### What is needed
Copy nothing from the entries below except the lines from the one containing "слишком сложными. Поскольку объединенная PKI" through the one containing "проблемы, которые возникают у пользователя", and copy those exactly.

### Data excerpts
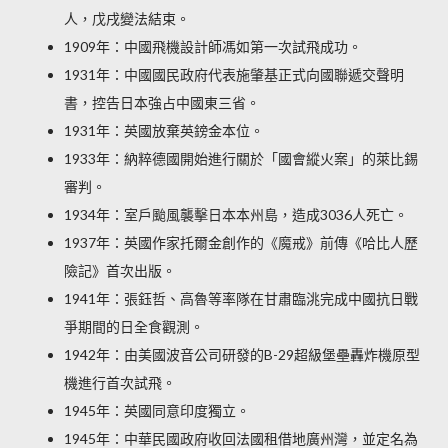
人，戊戌變法結束。
1909年：中國飛機設計師馮如第一次試飛成功。
1931年：中國國民政府代表施肇基正式向國聯遞交聲明
書，控告日本強占中國東三省。
1931年：英國放棄英鎊金本位。
1933年：納粹德國開始進行關於「國會縱火案」的萊比錫
審判。
1934年：室戶颱風襲擊日本本州島，造成3036人死亡。
1937年：英國作家托爾金創作的《魔戒》前傳《哈比人歷
險記》首次出版。
1941年：張鈺哲、高魯等率隊在甘肅臨洮完成中國抗日戰
爭期間的日全食觀測。
1942年：由美國波音公司研發的B-29超級堡壘轟炸機原型
機進行首次試飛。
1945年：英國同意印度獨立。
1945年：中華民國政府收回法國租借地廣州灣，並定名為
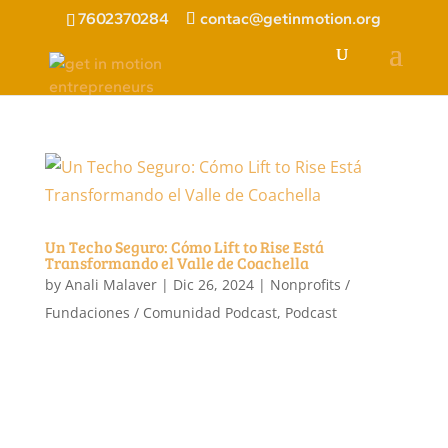
7602370284
contac@getinmotion.org
Un Techo Seguro: Cómo Lift to Rise Está
Transformando el Valle de Coachella
by
Anali Malaver
|
Dic 26, 2024
|
Nonprofits /
Fundaciones / Comunidad Podcast
,
Podcast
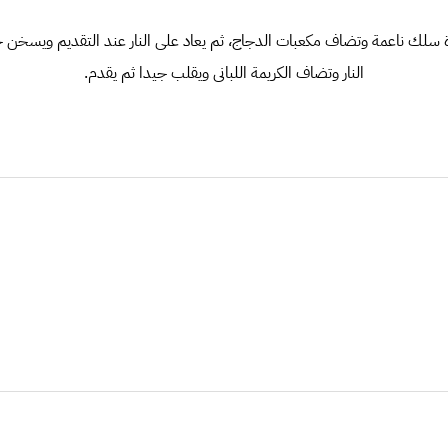
 سلك ناعمة وتضاف مكعبات الدجاج، ثم يعاد على النار عند التقديم ويسخن ح
النار وتضاف الكريمة اللبانى ويقلب جيدا ثم يقدم.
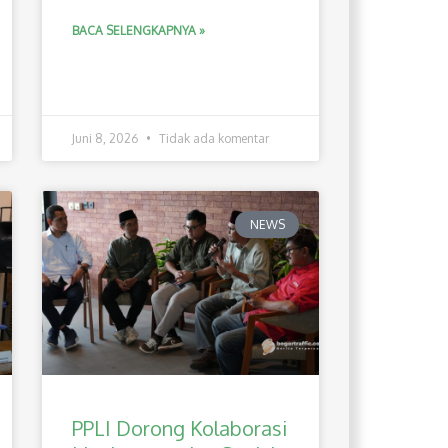
BACA SELENGKAPNYA »
Juni 8, 2026
Tidak ada komentar
NEWS
PPLI Dorong Kolaborasi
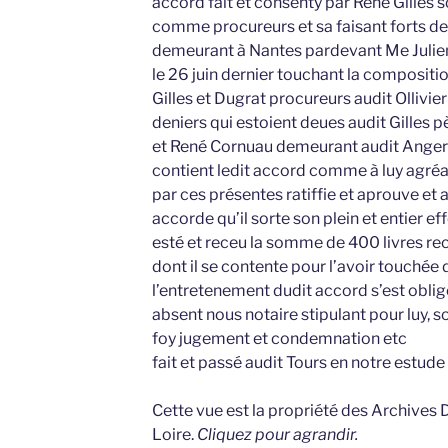
accord fait et consenty par René Gilles so
comme procureurs et sa faisant forts de 
demeurant à Nantes pardevant Me Julien 
le 26 juin dernier touchant la compositio
Gilles et Dugrat procureurs audit Ollivi
deniers qui estoient deues audit Gilles 
et René Cornuau demeurant audit Angers
contient ledit accord comme à luy agréabl
par ces présentes ratiffie et aprouve et
accorde qu’il sorte son plein et entier eff
esté et receu la somme de 400 livres rece
dont il se contente pour l’avoir touchée d
l’entretenement dudit accord s’est obligé 
absent nous notaire stipulant pour luy, s
foy jugement et condemnation etc
fait et passé audit Tours en notre estude
Cette vue est la propriété des Archives
Loire.
Cliquez pour agrandir.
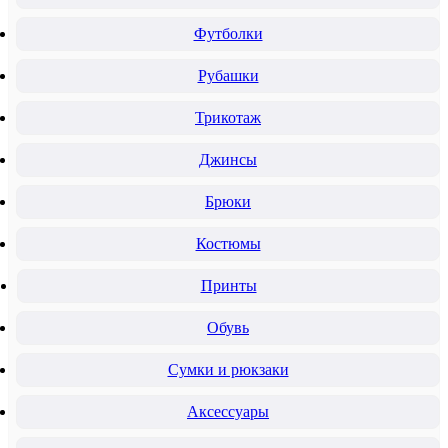
Футболки
Рубашки
Трикотаж
Джинсы
Брюки
Костюмы
Принты
Обувь
Сумки и рюкзаки
Аксессуары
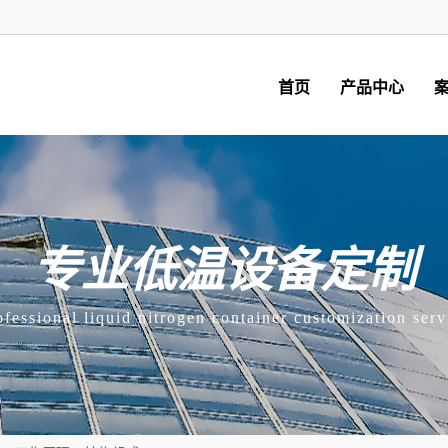
首页
产品中心
专业低温设备定制
ofessional liquid nitrogen container customization serv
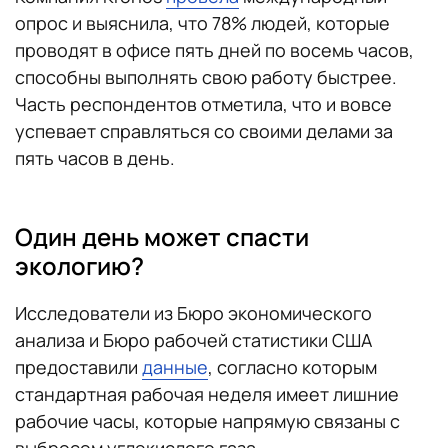
опрос и выяснила, что 78% людей, которые
проводят в офисе пять дней по восемь часов,
способны выполнять свою работу быстрее.
Часть респондентов отметила, что и вовсе
успевает справляться со своими делами за
пять часов в день.
Один день может спасти
экологию?
Исследователи из Бюро экономического
анализа и Бюро рабочей статистики США
предоставили
данные
, согласно которым
стандартная рабочая неделя имеет лишние
рабочие часы, которые напрямую связаны с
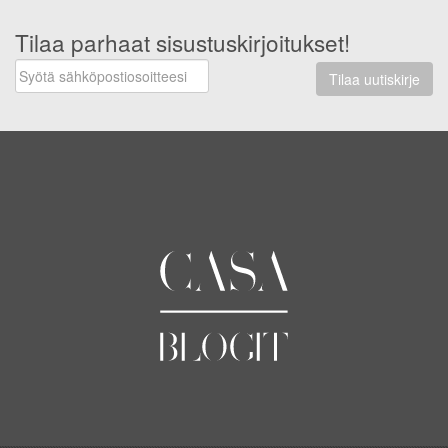
Tilaa parhaat sisustuskirjoitukset!
Tilaa uutiskirje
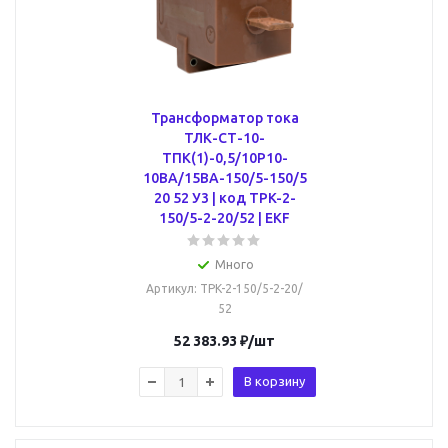
Трансформатор тока
ТЛК-СТ-10-
ТПК(1)-0,5/10Р10-
10ВА/15ВА-150/5-150/5
20 52 У3 | код TPK-2-
150/5-2-20/52 | EKF
Много
Артикул
: TPK-2-150/5-2-20/
52
52 383.93
₽
/шт
В корзину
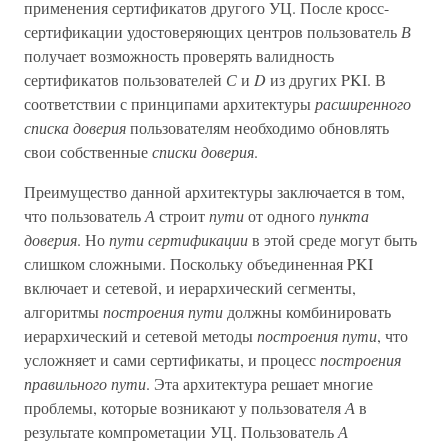
применения сертификатов другого УЦ. После кросс-
сертификации удостоверяющих центров пользователь
В
получает возможность проверять валидность
сертификатов пользователей
С
и
D
из других PKI. В
соответствии с принципами архитектуры
расширенного
списка доверия
пользователям необходимо обновлять
свои собственные
списки доверия
.
Преимущество данной архитектуры заключается в том,
что пользователь
А
строит
пути
от одного
пункта
доверия
. Но
пути сертификации
в этой среде могут быть
слишком сложными. Поскольку объединенная PKI
включает и сетевой, и иерархический сегменты,
алгоритмы
построения пути
должны комбинировать
иерархический и сетевой методы
построения пути
, что
усложняет и сами сертификаты, и процесс
построения
правильного пути
. Эта архитектура решает многие
проблемы, которые возникают у пользователя
А
в
результате компрометации УЦ. Пользователь
А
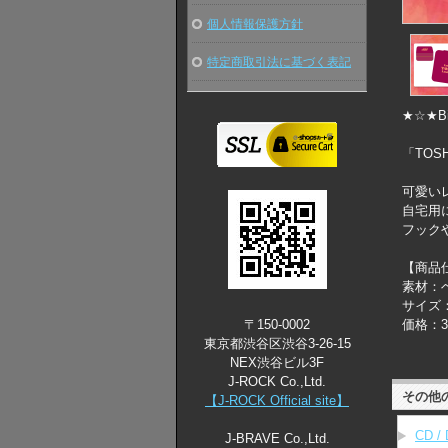
個人情報保護方針
特定商取引法に基づく表記
★☆★Bi
「TOSH
可愛い
自宅用
フック
【商品
素材：
サイズ：
〒150-0002
価格：3,
東京都渋谷区渋谷3-26-15
NEX渋谷ビル3F
J-ROCK Co.,Ltd.
その他
【J-ROCK Official site】
CD / 
J-BRAVE Co.,Ltd.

### Solution
слишком сложными. Поскольку объединенная PKI
включает и сетевой, и иерархический сегменты,
алгоритмы
построения пути
должны комбинировать
иерархический и сетевой методы
построения пути
, что
усложняет и сами сертификаты, и процесс
построения
правильного пути
. Эта архитектура решает многие
проблемы, которые возникают у пользователя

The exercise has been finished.